Material to process:
——
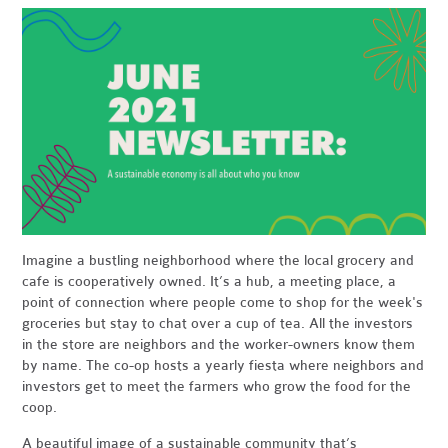
Imagine a bustling neighborhood where the local grocery and
cafe is cooperatively owned. It’s a hub, a meeting place, a
point of connection where people come to shop for the week's
groceries but stay to chat over a cup of tea. All the investors
in the store are neighbors and the worker-owners know them
by name. The co-op hosts a yearly fiesta where neighbors and
investors get to meet the farmers who grow the food for the
coop.
A beautiful image of a sustainable community that’s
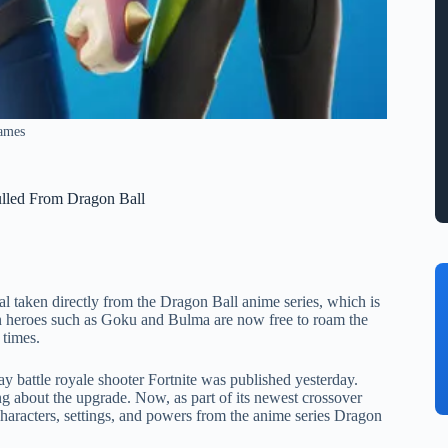
Games
ulled From Dragon Ball
ial taken directly from the Dragon Ball anime series, which is
own heroes such as Goku and Bulma are now free to roam the
 times.
 battle royale shooter Fortnite was published yesterday.
ng about the upgrade. Now, as part of its newest crossover
haracters, settings, and powers from the anime series Dragon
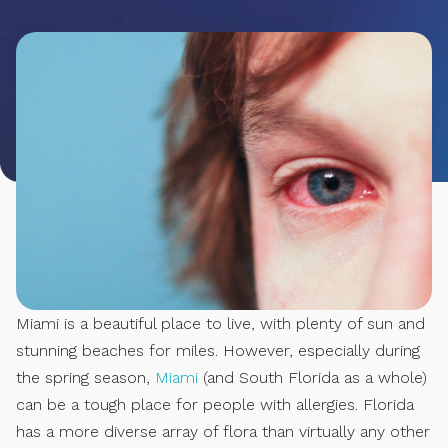
Miami is a beautiful place to live, with plenty of sun and
stunning beaches for miles. However, especially during
the spring season,
Miami
(and South Florida as a whole)
can be a tough place for people with allergies. Florida
has a more diverse array of flora than virtually any other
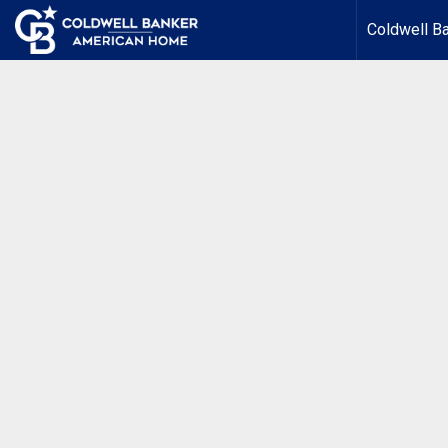
Coldwell B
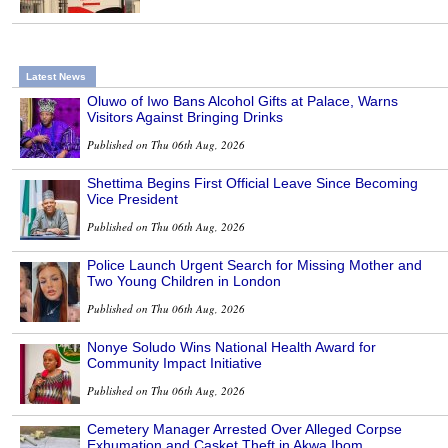
Latest News
Oluwo of Iwo Bans Alcohol Gifts at Palace, Warns
Visitors Against Bringing Drinks
Published on Thu 06th Aug, 2026
Shettima Begins First Official Leave Since Becoming
Vice President
Published on Thu 06th Aug, 2026
Police Launch Urgent Search for Missing Mother and
Two Young Children in London
Published on Thu 06th Aug, 2026
Nonye Soludo Wins National Health Award for
Community Impact Initiative
Published on Thu 06th Aug, 2026
Cemetery Manager Arrested Over Alleged Corpse
Exhumation and Casket Theft in Akwa Ibom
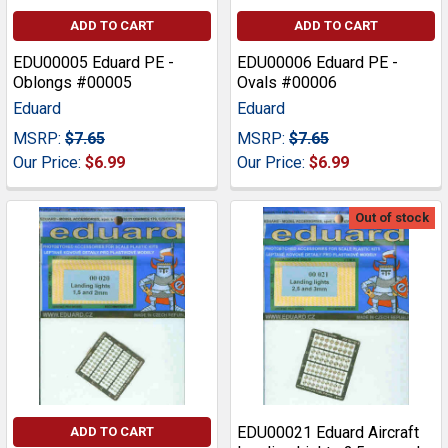
ADD TO CART
ADD TO CART
EDU00005 Eduard PE -
EDU00006 Eduard PE -
Oblongs #00005
Ovals #00006
Eduard
Eduard
MSRP:
$7.65
MSRP:
$7.65
Our Price:
$6.99
Our Price:
$6.99
Out of stock
EDU00021 Eduard Aircraft
ADD TO CART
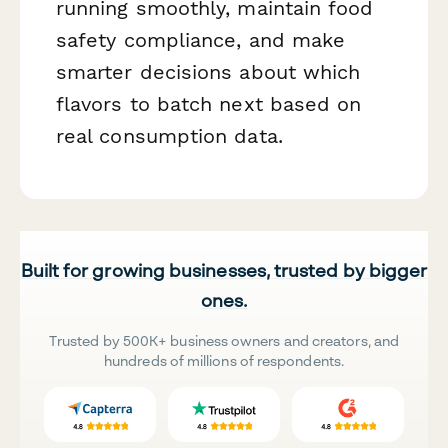
running smoothly, maintain food
safety compliance, and make
smarter decisions about which
flavors to batch next based on
real consumption data.
Built for growing businesses, trusted by bigger
ones.
Trusted by 500K+ business owners and creators, and
hundreds of millions of respondents.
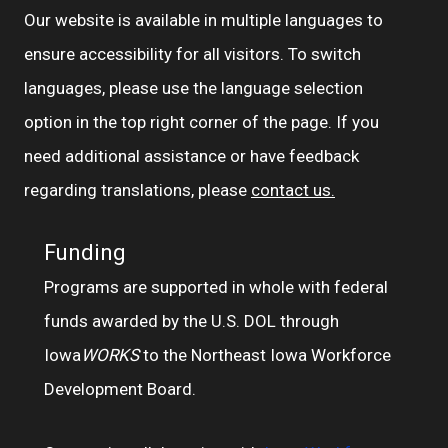
Our website is available in multiple languages to
ensure accessibility for all visitors. To switch
languages, please use the language selection
option in the top right corner of the page. If you
need additional assistance or have feedback
regarding translations, please
contact us.
Funding
Programs are supported in whole with federal
funds awarded by the U.S. DOL through
Iowa
WORKS
to the Northeast Iowa Workforce
Development Board.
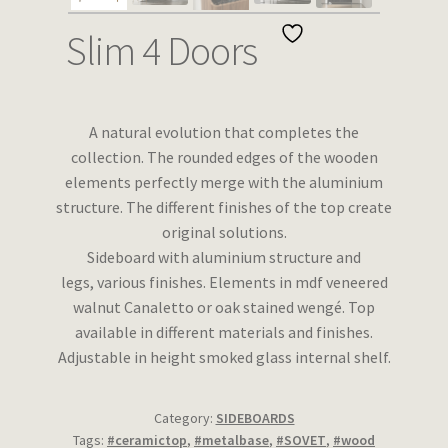
Wishlist
Slim 4 Doors
A natural evolution that completes the
collection. The rounded edges of the wooden
elements perfectly merge with the aluminium
structure. The different finishes of the top create
original solutions.
Sideboard with aluminium structure and
legs, various finishes. Elements in mdf veneered
walnut Canaletto or oak stained wengé. Top
available in different materials and finishes.
Adjustable in height smoked glass internal shelf.
Category:
SIDEBOARDS
Tags:
#ceramictop
,
#metalbase
,
#SOVET
,
#wood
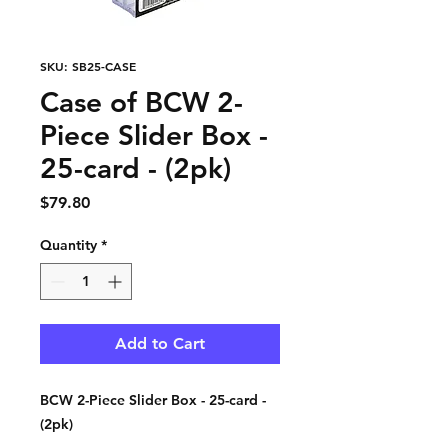
SKU: SB25-CASE
Case of BCW 2-
Piece Slider Box -
25-card - (2pk)
Price
$79.80
Quantity
*
Add to Cart
BCW 2-Piece Slider Box - 25-card -
(2pk)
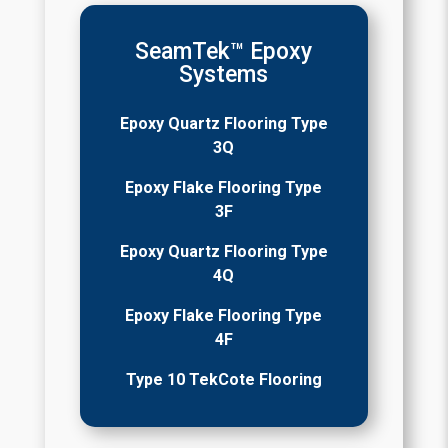
SeamTek™ Epoxy
Systems
Epoxy Quartz Flooring Type
3Q
Epoxy Flake Flooring Type
3F
Epoxy Quartz Flooring Type
4Q
Epoxy Flake Flooring Type
4F
Type 10 TekCote Flooring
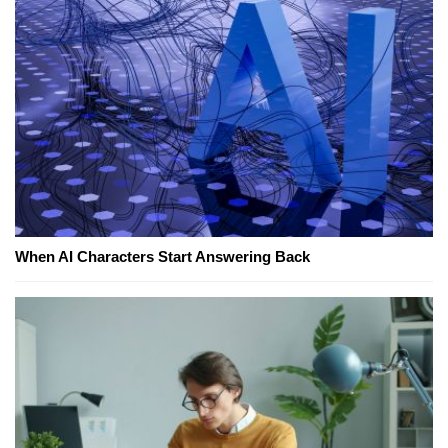
When AI Characters Start Answering Back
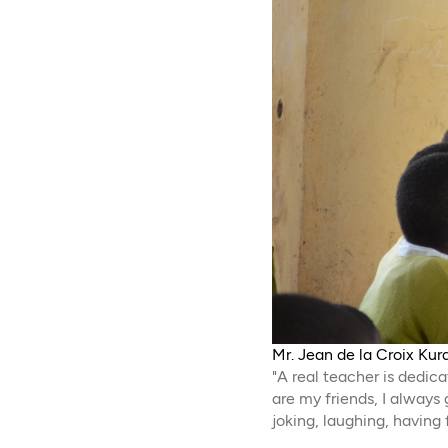
Mr. Jean de la Croix Kur
"A real teacher is dedi
are my friends, I alway
joking, laughing, having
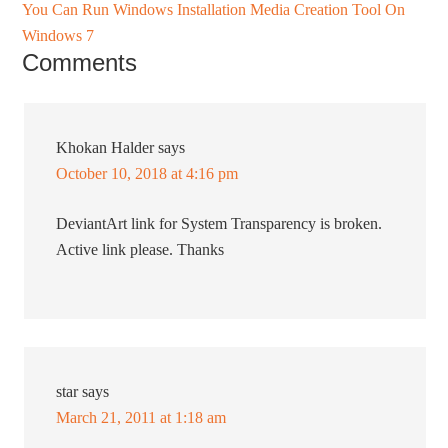
You Can Run Windows Installation Media Creation Tool On
Windows 7
Comments
Khokan Halder
says
October 10, 2018 at 4:16 pm
DeviantArt link for System Transparency is broken.
Active link please. Thanks
star
says
March 21, 2011 at 1:18 am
——
Could the listing above be printed again in full, with every picture omitted?

Written answer:
Imagine a bustling neighborhood where the local grocery and
cafe is cooperatively owned. It’s a hub, a meeting place, a
point of connection where people come to shop for the week's
groceries but stay to chat over a cup of tea. All the investors
in the store are neighbors and the worker-owners know them
by name. The co-op hosts a yearly fiesta where neighbors and
investors get to meet the farmers who grow the food for the
coop.
A beautiful image of a sustainable community that’s
Games
ulled From Dragon Ball
ial taken directly from the Dragon Ball anime series, which is
own heroes such as Goku and Bulma are now free to roam the
 times.
 battle royale shooter Fortnite was published yesterday.
ng about the upgrade. Now, as part of its newest crossover
haracters, settings, and powers from the anime series Dragon
Miami is a beautiful place to live, with plenty of sun and
stunning beaches for miles. However, especially during
the spring season,
Miami
(and South Florida as a whole)
can be a tough place for people with allergies. Florida
has a more diverse array of flora than virtually any other
Coldwell B
Latest News
Oluwo of Iwo Bans Alcohol Gifts at Palace, Warns
Visitors Against Bringing Drinks
Published on Thu 06th Aug, 2026
Shettima Begins First Official Leave Since Becoming
Vice President
Published on Thu 06th Aug, 2026
Police Launch Urgent Search for Missing Mother and
Two Young Children in London
Published on Thu 06th Aug, 2026
Nonye Soludo Wins National Health Award for
Community Impact Initiative
Published on Thu 06th Aug, 2026
Cemetery Manager Arrested Over Alleged Corpse
Exhumation and Casket Theft in Akwa Ibom
ADD TO CART
ADD TO CART
EDU00005 Eduard PE -
EDU00006 Eduard PE -
Oblongs #00005
Ovals #00006
Eduard
Eduard
MSRP:
$7.65
MSRP:
$7.65
Our Price:
$6.99
Our Price:
$6.99
Out of stock
EDU00021 Eduard Aircraft
ADD TO CART
running smoothly, maintain food
safety compliance, and make
smarter decisions about which
flavors to batch next based on
real consumption data.
Built for growing businesses, trusted by bigger
ones.
Trusted by 500K+ business owners and creators, and
hundreds of millions of respondents.
Our website is available in multiple languages to
ensure accessibility for all visitors. To switch
languages, please use the language selection
option in the top right corner of the page. If you
need additional assistance or have feedback
regarding translations, please
contact us.
Funding
Programs are supported in whole with federal
funds awarded by the U.S. DOL through
Iowa
WORKS
to the Northeast Iowa Workforce
Development Board.
Wishlist
Slim 4 Doors
A natural evolution that completes the
collection. The rounded edges of the wooden
elements perfectly merge with the aluminium
structure. The different finishes of the top create
original solutions.
Sideboard with aluminium structure and
legs, various finishes. Elements in mdf veneered
walnut Canaletto or oak stained wengé. Top
available in different materials and finishes.
Adjustable in height smoked glass internal shelf.
Category:
SIDEBOARDS
Tags:
#ceramictop
,
#metalbase
,
#SOVET
,
#wood
SKU: SB25-CASE
Case of BCW 2-
Piece Slider Box -
25-card - (2pk)
Price
$79.80
Quantity
*
Add to Cart
BCW 2-Piece Slider Box - 25-card -
(2pk)
SeamTek™ Epoxy
Systems
Epoxy Quartz Flooring Type
3Q
Epoxy Flake Flooring Type
3F
Epoxy Quartz Flooring Type
4Q
Epoxy Flake Flooring Type
4F
Type 10 TekCote Flooring
When AI Characters Start Answering Back
Mr. Jean de la Croix Kur
"A real teacher is dedi
are my friends, I alway
joking, laughing, having
You Can Run Windows Installation Media Creation Tool On
Windows 7
Comments
Khokan Halder
says
October 10, 2018 at 4:16 pm
DeviantArt link for System Transparency is broken.
Active link please. Thanks
star
says
March 21, 2011 at 1:18 am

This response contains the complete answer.